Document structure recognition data
=== Begin Enclosure ===

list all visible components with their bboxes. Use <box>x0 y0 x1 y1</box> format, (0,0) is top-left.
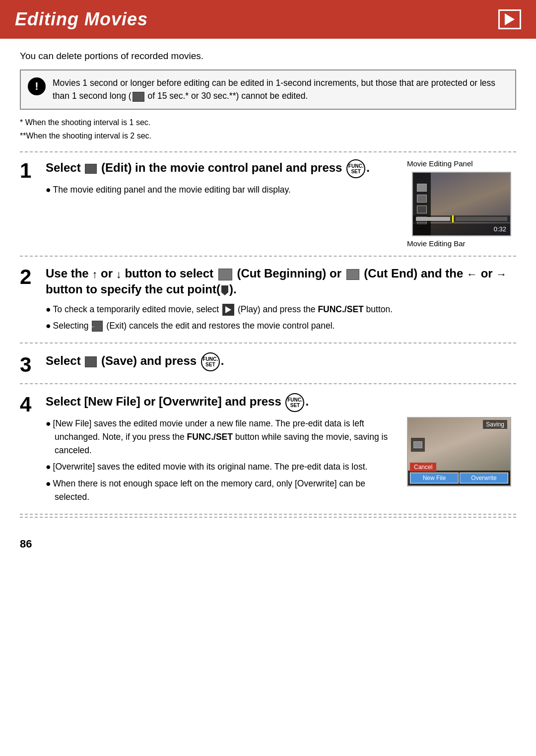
page-number: 86 <box>0 530 536 550</box>
warning-icon: ! <box>28 77 46 95</box>
step-2-bullet-2: Selecting ← (Exit) cancels the edit and … <box>46 319 511 333</box>
footnotes: * When the shooting interval is 1 sec. *… <box>20 116 516 142</box>
play-icon <box>505 13 515 25</box>
down-arrow: ↓ <box>116 267 122 282</box>
movie-editing-panel-label: Movie Editing Panel <box>407 159 473 168</box>
step-3-title: Select (Save) and press FUNC.SET. <box>46 352 511 371</box>
step-4-number: 4 <box>20 393 46 415</box>
func-set-btn-4: FUNC.SET <box>285 393 304 412</box>
step-2-bullets: To check a temporarily edited movie, sel… <box>46 303 511 333</box>
step-1-bullets: The movie editing panel and the movie ed… <box>46 183 402 197</box>
edit-icon <box>85 164 97 174</box>
step-4-content: Select [New File] or [Overwrite] and pre… <box>46 393 516 507</box>
or-text-4: or <box>481 267 493 280</box>
step-4-bullet-2: [Overwrite] saves the edited movie with … <box>46 460 397 474</box>
or-text-3: or <box>330 267 341 280</box>
play-triangle-small <box>225 306 231 313</box>
step-2-bullet-1: To check a temporarily edited movie, sel… <box>46 303 511 316</box>
step-3-number: 3 <box>20 353 46 375</box>
cut-end-icon <box>346 269 359 280</box>
step-1-number: 1 <box>20 159 46 181</box>
left-arrow: ← <box>467 267 477 282</box>
save-options-bar: New File Overwrite <box>408 471 510 485</box>
overwrite-btn[interactable]: Overwrite <box>460 473 508 483</box>
func-set-btn-3: FUNC.SET <box>201 352 220 371</box>
step-4-section: 4 Select [New File] or [Overwrite] and p… <box>20 386 516 515</box>
camera-icon-mock <box>411 438 425 452</box>
image-bar <box>413 215 510 222</box>
or-text-2: or <box>101 267 113 280</box>
cut-beginning-icon <box>218 269 232 280</box>
new-file-btn[interactable]: New File <box>410 473 459 483</box>
step-2-number: 2 <box>20 266 46 287</box>
playback-icon-box <box>498 9 521 29</box>
up-arrow: ↑ <box>92 267 97 282</box>
cut-point-marker <box>221 285 228 295</box>
footnote-1: * When the shooting interval is 1 sec. <box>20 116 516 129</box>
step-2-row: 2 Use the ↑ or ↓ button to select (Cut B… <box>20 259 516 343</box>
warning-text: Movies 1 second or longer before editing… <box>53 76 508 103</box>
step-4-title: Select [New File] or [Overwrite] and pre… <box>46 393 511 412</box>
step-3-section: 3 Select (Save) and press FUNC.SET. <box>20 345 516 384</box>
step-4-bullet-1: [New File] saves the edited movie under … <box>46 417 397 457</box>
saving-label: Saving <box>483 420 507 429</box>
step-4-bullets: [New File] saves the edited movie under … <box>46 417 397 507</box>
or-text-1: or <box>191 91 199 101</box>
movie-editing-bar-label: Movie Editing Bar <box>407 239 466 248</box>
save-icon <box>85 356 97 367</box>
step-1-row: 1 Select (Edit) in the movie control pan… <box>20 152 516 256</box>
step-2-content: Use the ↑ or ↓ button to select (Cut Beg… <box>46 266 516 336</box>
cancel-bar: Cancel <box>410 463 436 472</box>
step-1-images: Movie Editing Panel 0:32 <box>407 159 516 249</box>
save-dialog-image: Saving New File Overwrite Cancel <box>407 417 511 486</box>
footnote-2: **When the shooting interval is 2 sec. <box>20 129 516 142</box>
or-text-5: or <box>143 395 155 408</box>
step-2-section: 2 Use the ↑ or ↓ button to select (Cut B… <box>20 259 516 344</box>
header-bar: Editing Movies <box>0 0 536 39</box>
func-set-btn-1: FUNC.SET <box>346 159 365 178</box>
content-area: You can delete portions of recorded movi… <box>0 39 536 530</box>
step-4-body: [New File] saves the edited movie under … <box>46 417 511 507</box>
page-title: Editing Movies <box>15 9 148 30</box>
step-1-title: Select (Edit) in the movie control panel… <box>46 159 402 178</box>
intro-text: You can delete portions of recorded movi… <box>20 51 516 62</box>
func-set-bold-1: FUNC./SET <box>318 304 363 314</box>
step-1-content: Select (Edit) in the movie control panel… <box>46 159 407 200</box>
func-set-bold-2: FUNC./SET <box>187 432 233 442</box>
exit-icon: ← <box>92 321 103 332</box>
step-4-row: 4 Select [New File] or [Overwrite] and p… <box>20 386 516 514</box>
movie-editing-panel-image: 0:32 <box>412 172 511 236</box>
step-3-content: Select (Save) and press FUNC.SET. <box>46 352 516 376</box>
movie-icon-inline <box>133 92 144 102</box>
step-4-image-area: Saving New File Overwrite Cancel <box>407 417 511 486</box>
step-1-section: 1 Select (Edit) in the movie control pan… <box>20 151 516 257</box>
step-1-bullet-1: The movie editing panel and the movie ed… <box>46 183 402 197</box>
step-3-row: 3 Select (Save) and press FUNC.SET. <box>20 345 516 383</box>
bottom-border <box>20 517 516 518</box>
step-4-bullet-3: When there is not enough space left on t… <box>46 477 397 504</box>
play-icon-small <box>222 304 234 316</box>
step-2-title: Use the ↑ or ↓ button to select (Cut Beg… <box>46 266 511 298</box>
warning-box: ! Movies 1 second or longer before editi… <box>20 69 516 110</box>
right-arrow: → <box>496 267 507 282</box>
image-overlay: 0:32 <box>413 223 510 235</box>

=== End Enclosure ===

What is the number of lines in the records that include the word "delete"? Answer with that number only.

2